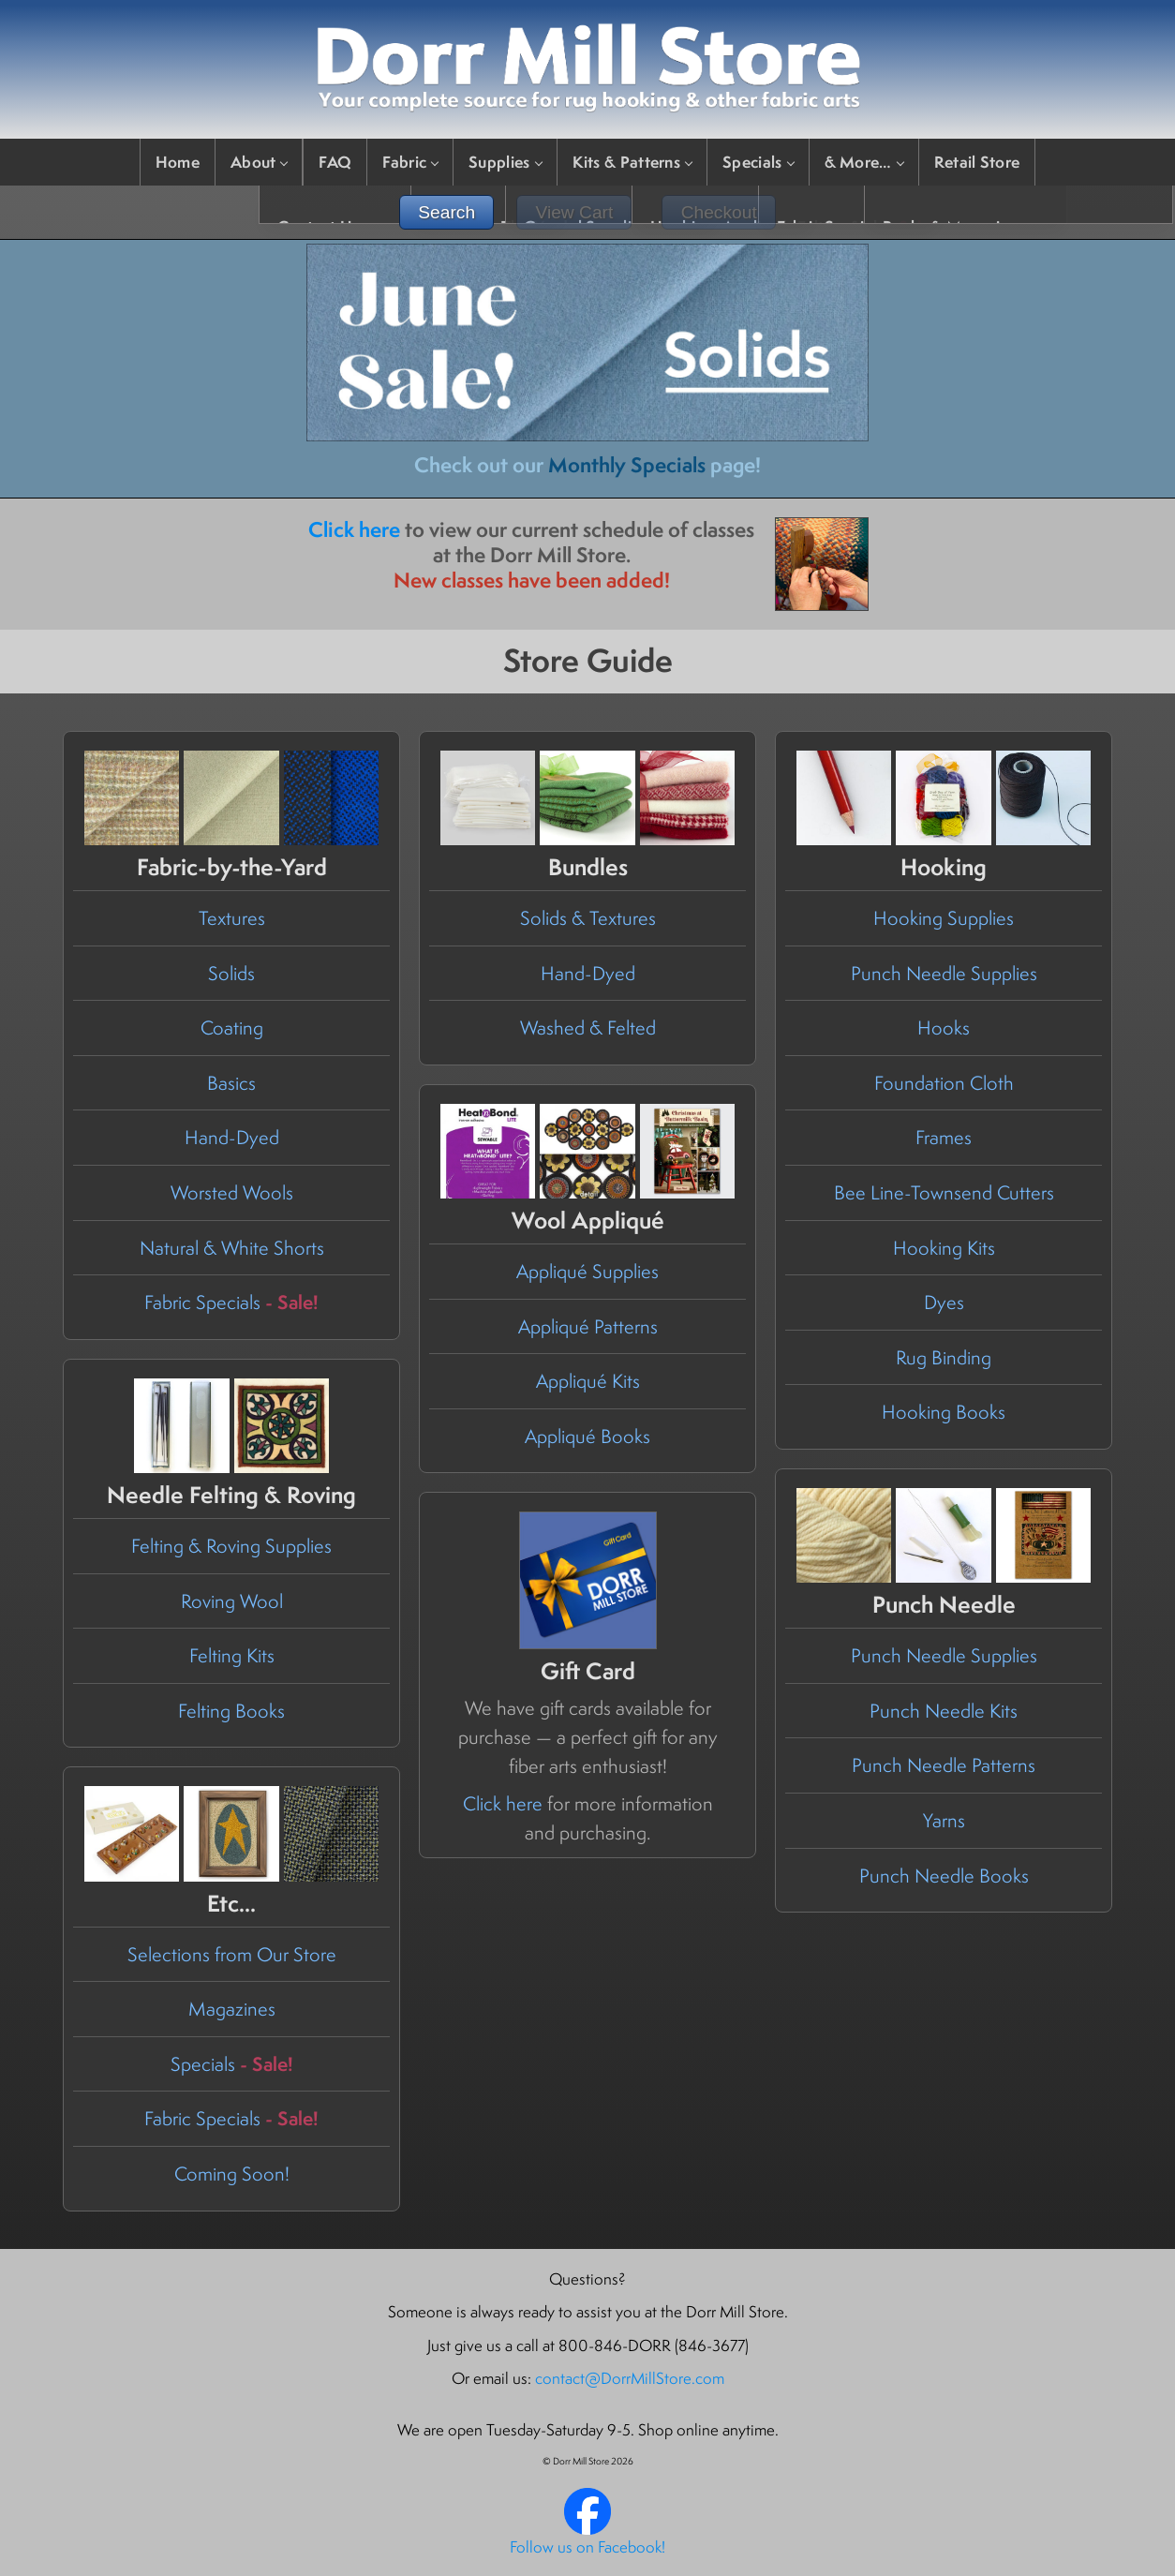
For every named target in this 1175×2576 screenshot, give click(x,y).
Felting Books (231, 1710)
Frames (943, 1137)
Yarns (944, 1820)
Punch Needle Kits (944, 1710)
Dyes (944, 1302)
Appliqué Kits (588, 1380)
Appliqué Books (587, 1436)
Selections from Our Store (231, 1954)
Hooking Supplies (943, 918)
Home (178, 161)
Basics (231, 1082)
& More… (864, 161)
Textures (232, 918)
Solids (231, 973)
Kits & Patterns (632, 161)
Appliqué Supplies (587, 1271)
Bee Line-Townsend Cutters (944, 1192)
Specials (757, 161)
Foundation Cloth (944, 1082)
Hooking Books (943, 1411)
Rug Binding (943, 1357)
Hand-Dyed (232, 1137)
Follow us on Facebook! (587, 2547)
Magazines (231, 2008)
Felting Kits (232, 1655)
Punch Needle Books (944, 1875)
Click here (354, 529)
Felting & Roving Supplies (231, 1545)
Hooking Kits (944, 1247)
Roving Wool (232, 1601)
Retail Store (977, 161)
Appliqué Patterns (588, 1326)
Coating (232, 1027)
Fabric (410, 161)
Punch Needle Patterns (943, 1765)
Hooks (943, 1027)
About (259, 161)
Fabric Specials (231, 1302)
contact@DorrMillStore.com (629, 2378)
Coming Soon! (232, 2173)
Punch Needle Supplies (944, 973)
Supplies (505, 161)
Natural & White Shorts (232, 1247)
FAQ (335, 161)
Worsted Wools (232, 1192)
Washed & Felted (588, 1027)
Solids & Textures (588, 918)
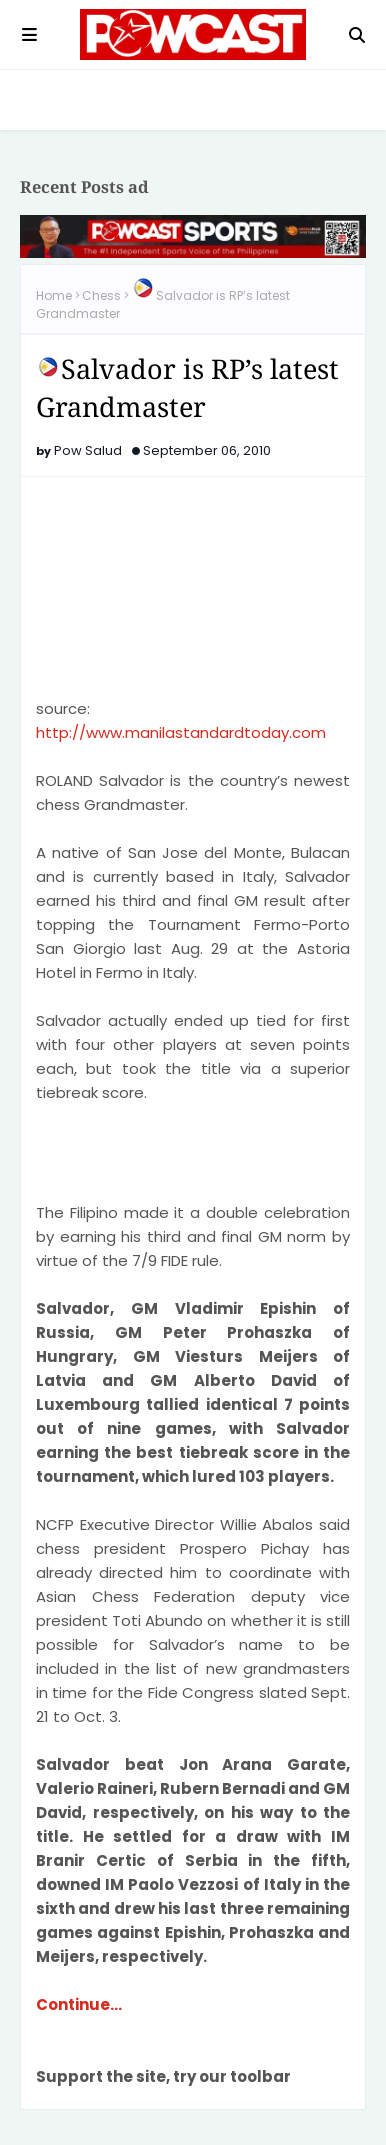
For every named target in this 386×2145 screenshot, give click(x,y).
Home (54, 295)
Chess (101, 295)
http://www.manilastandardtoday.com (181, 732)
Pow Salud (88, 450)
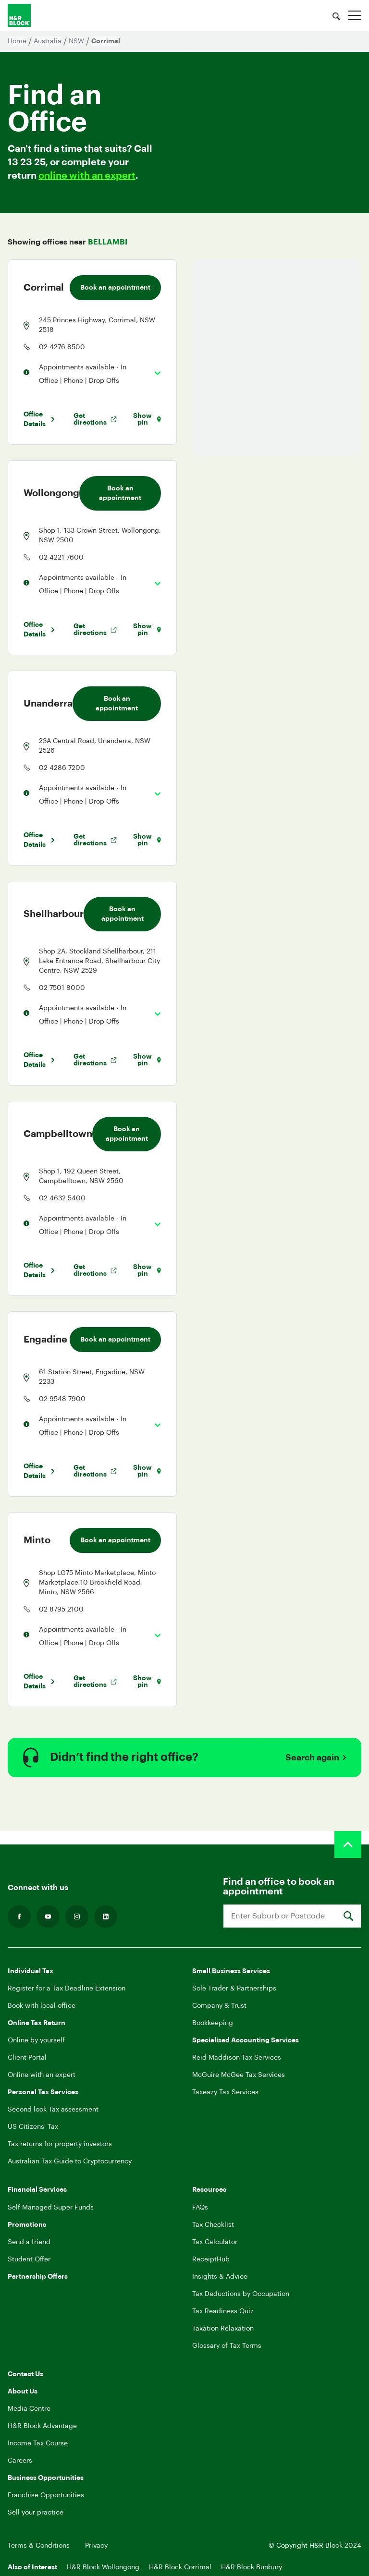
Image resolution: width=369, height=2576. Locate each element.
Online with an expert (41, 2075)
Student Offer (29, 2259)
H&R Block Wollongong (103, 2567)
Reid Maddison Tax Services (236, 2057)
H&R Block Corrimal (180, 2567)
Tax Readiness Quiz (223, 2311)
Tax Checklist (213, 2225)
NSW (76, 41)
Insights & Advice (219, 2276)
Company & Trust (219, 2005)
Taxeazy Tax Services (225, 2092)
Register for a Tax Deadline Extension (66, 1988)
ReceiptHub (211, 2259)
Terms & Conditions (39, 2545)
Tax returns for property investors (60, 2144)
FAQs (200, 2207)
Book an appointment (115, 287)
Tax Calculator (214, 2242)
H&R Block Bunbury (251, 2567)
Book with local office (41, 2005)
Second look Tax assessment (53, 2109)
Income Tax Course (38, 2443)
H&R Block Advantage (42, 2426)
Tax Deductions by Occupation (240, 2294)
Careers (20, 2460)
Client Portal (27, 2057)
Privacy (96, 2545)
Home (17, 41)
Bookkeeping (212, 2023)
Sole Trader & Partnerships (234, 1988)
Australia (48, 41)
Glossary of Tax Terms (226, 2346)
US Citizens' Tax (33, 2127)
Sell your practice (35, 2512)
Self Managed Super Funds (51, 2207)
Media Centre (29, 2408)
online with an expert (86, 176)
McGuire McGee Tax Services (238, 2075)
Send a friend (29, 2242)
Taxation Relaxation (223, 2328)
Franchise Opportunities (46, 2495)
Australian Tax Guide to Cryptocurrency (70, 2161)
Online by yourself (36, 2040)
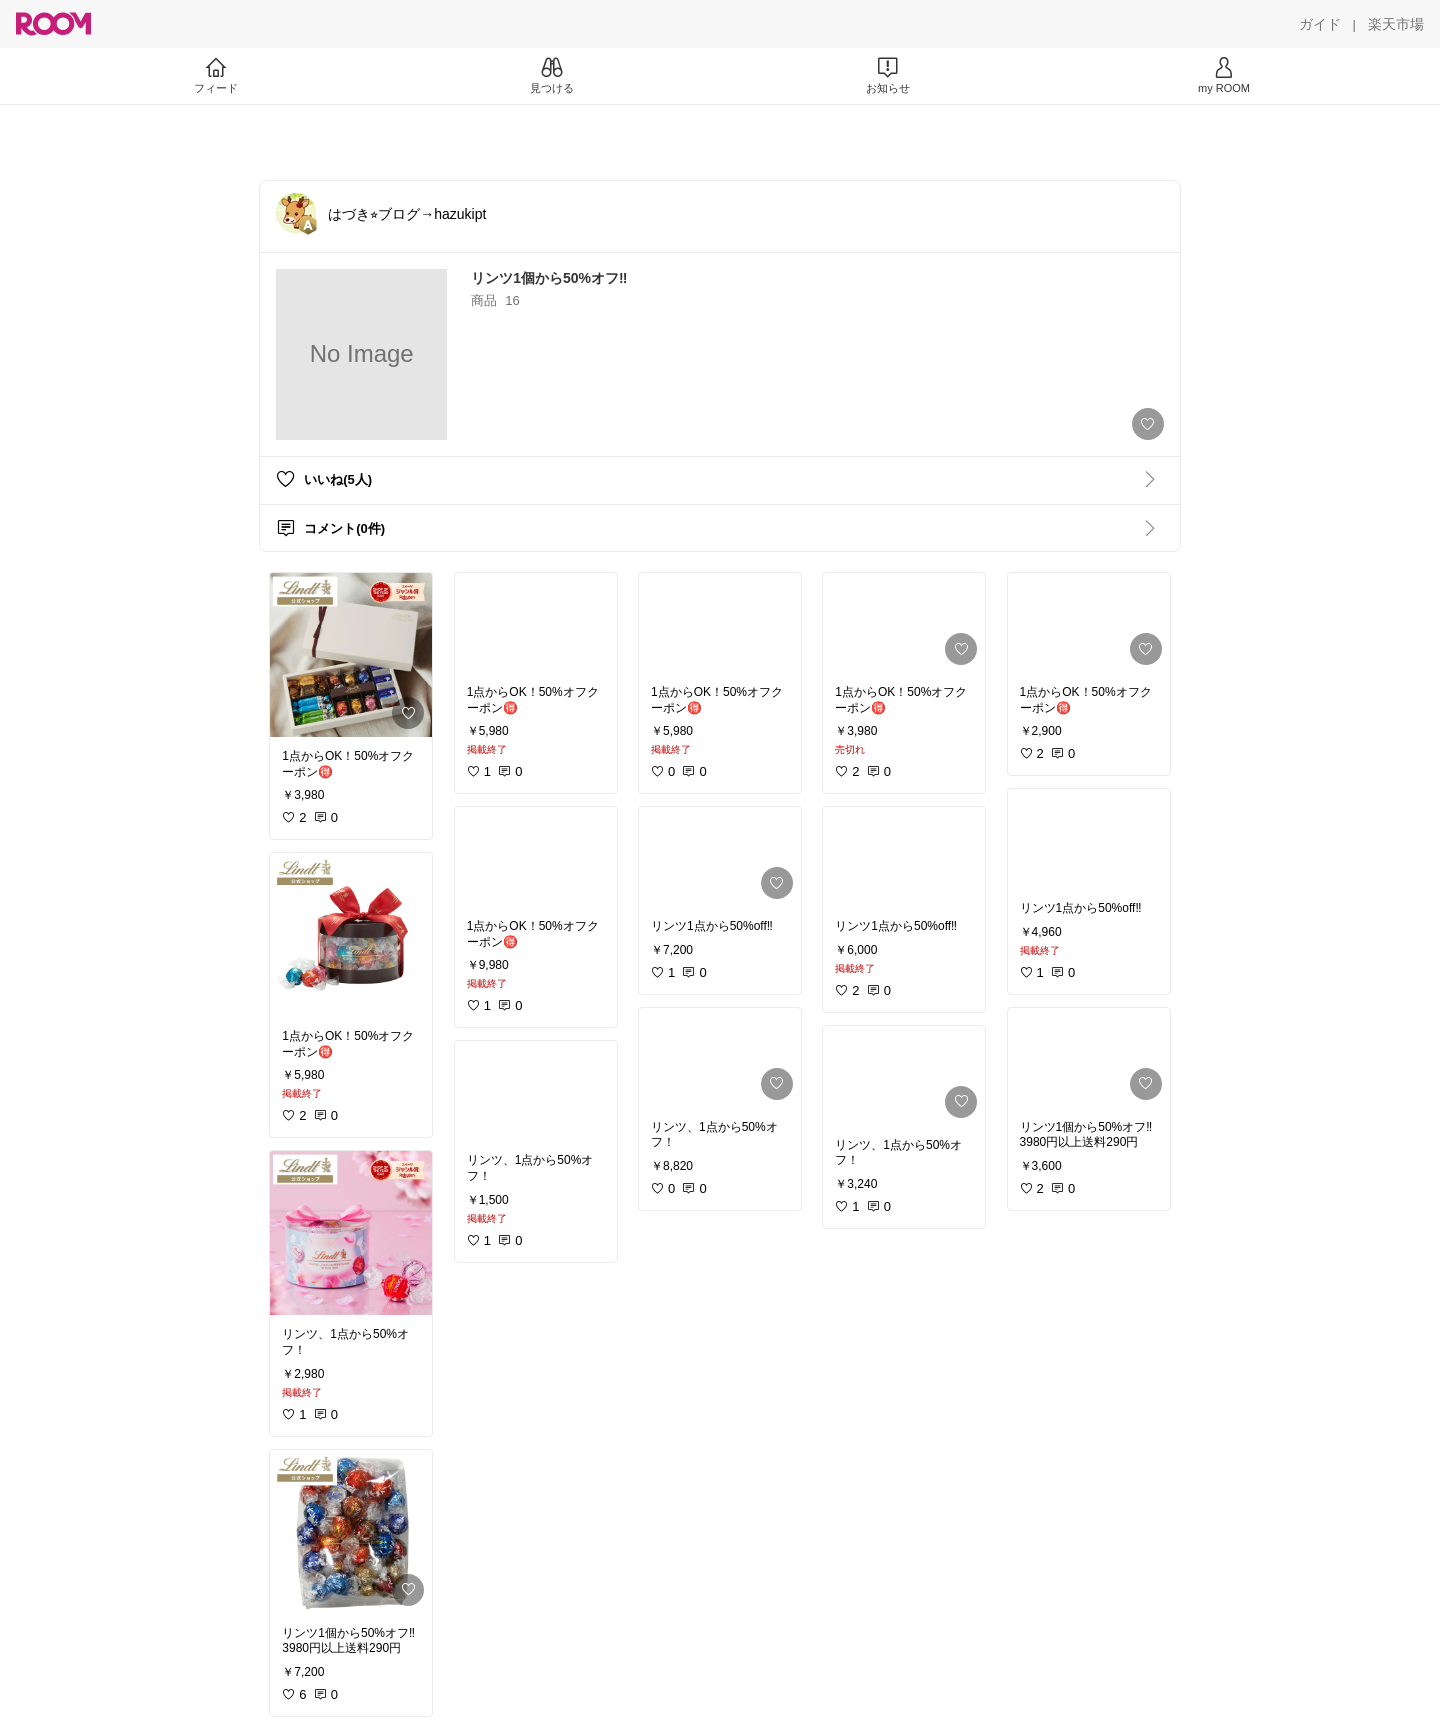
+ + + + +
Verbatim output of the entries is required, with each image left out.

→ Written answer
For every named target in this 1175×2576 screenshot, give click(x,y).
Felting Books (231, 1710)
Frames (943, 1137)
Yarns (944, 1820)
Punch Needle Kits (944, 1710)
Dyes (944, 1302)
Appliqué Kits (588, 1380)
Appliqué Books (587, 1436)
Selections from Our Store (231, 1954)
Hooking Supplies (943, 918)
Home (178, 161)
Basics (231, 1082)
& More… (864, 161)
Textures (232, 918)
Solids (231, 973)
Kits & Patterns (632, 161)
Appliqué Supplies (587, 1271)
Bee Line-Townsend Cutters (944, 1192)
Specials (757, 161)
Foundation Cloth (944, 1082)
Hooking Books (943, 1411)
Rug Binding (943, 1357)
Hand-Dyed (232, 1137)
Follow us on Facebook! (587, 2547)
Magazines (231, 2008)
Felting Kits (232, 1655)
Punch Needle Books (944, 1875)
Click here (354, 529)
Felting & Roving Supplies (231, 1545)
Hooking Kits (944, 1247)
Roving Wool (232, 1601)
Retail Store (977, 161)
Appliqué Patterns (588, 1326)
Coating (232, 1027)
Fabric (410, 161)
Punch Needle Patterns (943, 1765)
Hooks (943, 1027)
About (259, 161)
Fabric Specials (231, 1302)
contact@DorrMillStore.com (629, 2378)
Coming Soon! (232, 2173)
Punch Needle Supplies (944, 973)
Supplies (505, 161)
Natural & White Shorts (232, 1247)
FAQ (335, 161)
Worsted Wools (232, 1192)
Washed & Felted (588, 1027)
Solids & Textures (588, 918)
For every named target in this 386×2145 screenshot, give click(x,y).
Home (54, 295)
Chess (101, 295)
http://www.manilastandardtoday.com (181, 732)
Pow Salud (88, 450)
Image resolution: width=369, height=2576. Locate each element.
Online with an expert (41, 2075)
Student Offer (29, 2259)
H&R Block Wollongong (103, 2567)
Reid Maddison Tax Services (236, 2057)
H&R Block Corrimal (180, 2567)
Tax Readiness Quiz (223, 2311)
Tax Checklist (213, 2225)
NSW (76, 41)
Insights & Advice (219, 2276)
Company & Trust (219, 2005)
Taxeazy Tax Services (225, 2092)
Register for a Tax Deadline Extension (66, 1988)
ReceiptHub (211, 2259)
Terms & Conditions (39, 2545)
Tax returns for property investors (60, 2144)
FAQs (200, 2207)
Book an appointment (115, 287)
Tax Calculator (214, 2242)
H&R Block Bunbury (251, 2567)
Book with local office (41, 2005)
Second look Tax assessment (53, 2109)
Income Tax Course (38, 2443)
H&R Block Advantage (42, 2426)
Tax Deductions by Occupation (240, 2294)
Careers (20, 2460)
Client Portal (27, 2057)
Privacy (96, 2545)
Home (17, 41)
Bookkeeping (212, 2023)
Sole Trader & Partnerships (234, 1988)
Australia (48, 41)
Glossary of Tax Terms (226, 2346)
US Citizens' Tax (33, 2127)
Sell your practice (35, 2512)
Self Managed Super Funds (51, 2207)
Media Centre (29, 2408)
online with an expert (86, 176)
McGuire McGee Tax Services (238, 2075)
Send a friend (29, 2242)
Taxation Relaxation (223, 2328)
Franchise Opportunities (46, 2495)
Australian Tax Guide to Cryptocurrency (70, 2161)
Online by yourself (36, 2040)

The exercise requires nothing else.